Most major economies will do worse in 2016 than 2015, the report said. Central banks in Europe and Japan will keep easing monetary policy, while the Fed and the Bank of England will delay raising rates, according to the firm. Treasury 10-year yields will fall to 1.45 percent by the end of September, the analysts wrote, approachin­g the record low of 1.38 percent set in 2012. The Fed and the Bank of Japan will refrain from taking any action in meetings this week, based on Bloomberg surveys of economists.

A 2016 rally in Treasuries, the world's biggest bond market, ran contrary to the selloff projected by Bloomberg's surveys of economists as plunging stock and oil prices sent investors to the safety of government debt. Borrowing costs fell in almost every industrial­ized nation, with average yields on $23 trillion of bonds falling to 0.69 percent in February, the lowest on record based on Bloomberg indexes that go back to 2010.

Benchmark Treasuries rose Monday, with the 10-year note yield falling two basis points, or 0.02 percentage point, to 1.97 percent as of 6:56 a.m. New York time, according to Bloomberg Bond Trader data. The 1.625 percent security due in February 2026 gained 5/32, or $1.56 per $1,000 face amount, to 96 29/32.

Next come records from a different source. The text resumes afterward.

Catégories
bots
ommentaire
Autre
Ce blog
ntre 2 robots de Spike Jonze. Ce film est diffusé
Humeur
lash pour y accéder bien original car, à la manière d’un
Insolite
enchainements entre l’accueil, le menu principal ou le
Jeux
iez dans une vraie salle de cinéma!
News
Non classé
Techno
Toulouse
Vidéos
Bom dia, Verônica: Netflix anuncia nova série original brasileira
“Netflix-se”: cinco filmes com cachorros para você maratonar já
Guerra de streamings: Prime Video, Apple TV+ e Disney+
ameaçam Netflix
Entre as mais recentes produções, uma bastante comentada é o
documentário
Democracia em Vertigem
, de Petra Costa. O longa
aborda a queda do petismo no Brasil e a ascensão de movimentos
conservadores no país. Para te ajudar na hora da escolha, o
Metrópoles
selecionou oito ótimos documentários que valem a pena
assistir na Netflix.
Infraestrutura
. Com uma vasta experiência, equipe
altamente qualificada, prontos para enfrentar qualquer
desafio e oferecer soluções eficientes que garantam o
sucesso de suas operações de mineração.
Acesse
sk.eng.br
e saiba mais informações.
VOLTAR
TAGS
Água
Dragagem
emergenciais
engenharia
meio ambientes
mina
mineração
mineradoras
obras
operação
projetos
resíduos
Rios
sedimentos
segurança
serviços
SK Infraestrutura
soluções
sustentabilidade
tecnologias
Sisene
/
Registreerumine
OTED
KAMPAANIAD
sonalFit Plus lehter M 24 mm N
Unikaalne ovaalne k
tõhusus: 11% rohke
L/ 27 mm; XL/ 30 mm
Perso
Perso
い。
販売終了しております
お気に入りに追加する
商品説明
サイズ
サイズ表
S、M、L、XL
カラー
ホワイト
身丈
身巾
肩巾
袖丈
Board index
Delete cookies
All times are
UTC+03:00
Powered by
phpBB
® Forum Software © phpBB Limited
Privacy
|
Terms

The 2016 bond rally is being driven by the unpreceden­ted monetary easing that central bankers in Europe and Japan have undertaken to revive their economies. The ECB surprised investors last week by lowering its deposit rate to minus 0.4 percent, increasing its bond buying and incorporat­ing company debt as part of its purchases. In February, the BOJ added negative rates to its quantitati­ve-easing program.